Did you know that more and more schools are banning the exchange of holiday cards?
While there are some challenges with exchanging holiday cards in the classroom, it also brings festive joy! A great solution is to create a DIY Holiday Mailbox for your classroom. Find out how to make a mailbox and ways it can be used in conjunction with super cool holiday activity ideas!
Let’s keep the tradition of sending holiday cards alive!
The Problems and the Solutions
So, it’s true.
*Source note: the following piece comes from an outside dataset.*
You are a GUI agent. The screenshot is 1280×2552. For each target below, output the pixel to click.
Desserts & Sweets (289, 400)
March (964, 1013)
If not organized and managed well, exchanging holiday cards in the classroom can:
- cause problems related to students feeling hurt and left out if they do not receive a card.
- create awkwardness for students who do not celebrate Christmas.
- take up valuable lesson time and become difficult to manage.
And that’s why you need a DIY Holiday Mailbox!
A holiday mailbox can help to:
- ensure that every student receives a card (by arranging card buddies)
- provide clear times for posting and delivering cards
- provide a platform for holiday literacy activities and letter writing activities
- develop social skills and friendships in the classroom
- include children who do not celebrate Christmas by making simple adjustments.
Special Mail for Everyone
It’s easy to include students who do not celebrate Christmas by using our 8 Generic Special Person Cards.
Make sure everyone feels included by partnering your students up and by providing a variety of greeting card options. Also, don’t forget to explore and discuss more general greeting messages.
How to Make a Holiday Mailbox
It’s easy to make a Holiday Mailbox from an empty photocopy paper box.
To make a holiday mailbox you will need:
- a photocopy paper box
- red and black paper
- Green Tartan – Desk Name Tags
- cotton balls
- adhesive tape and glue
- gold tape.
Don’t forget that you can adapt this design to create a not so holiday-like mailbox for students if you have any students in your classroom that do not celebrate Christmas.
When you have made your mailbox, download our new Holiday Postcard Templates for a fun holiday literacy activity. These simple postcard templates can be used in a variety of ways…
For a super fun holiday literacy activity, encourage your students to write a postcard from the North Pole! As a class, learn about the northernmost point of the Earth. You might like to explore the climate, animal life, and landscape. Next, encourage your students to write a simple postcard that includes:
- an informal greeting
- a brief description of an exciting event or the best part of their imaginary trip
- a note about the weather
- the date (optional)
- a closing phrase.
Alternatively, you can use these postcards as a quick and easy alternative to Christmas cards.
Keep the Holiday Card Tradition Alive!
According to Wikipedia, the first recorded holiday cards were sent by Michael Maier to James I of England in 1611. Next, cards were commissioned by Sir Henry Cole and illustrated by John Callcott Horsley in London on May 1, 1843.
There are many ways that you can give academic weight to the fun task of making holiday cards!
Top Holiday Literacy Activity Ideas:
- Research the history of exchanging holiday cards and create a timeline.
- Explore different images used on holiday cards and how they have changed over time.
- Consider how the digital world and technology have affected the tradition of exchanging holiday cards
- Explore cards exchanged as part of other traditions, faiths, and beliefs.
To sum it up, with careful planning the tradition of exchanging holiday cards in the classroom can live on! Choose from our collection Greeting Cards or use our new Holiday Postcard Templates as a quick and easy alternative.
A holiday mailbox can go a long way towards solving the common problems associated with exchanging holiday cards in the classroom. What’s more, there are so many awesome holiday literacy activities that can be enjoyed by having a mailbox in your classroom.
Perhaps there’s a special place for a mailbox in your classroom all year round?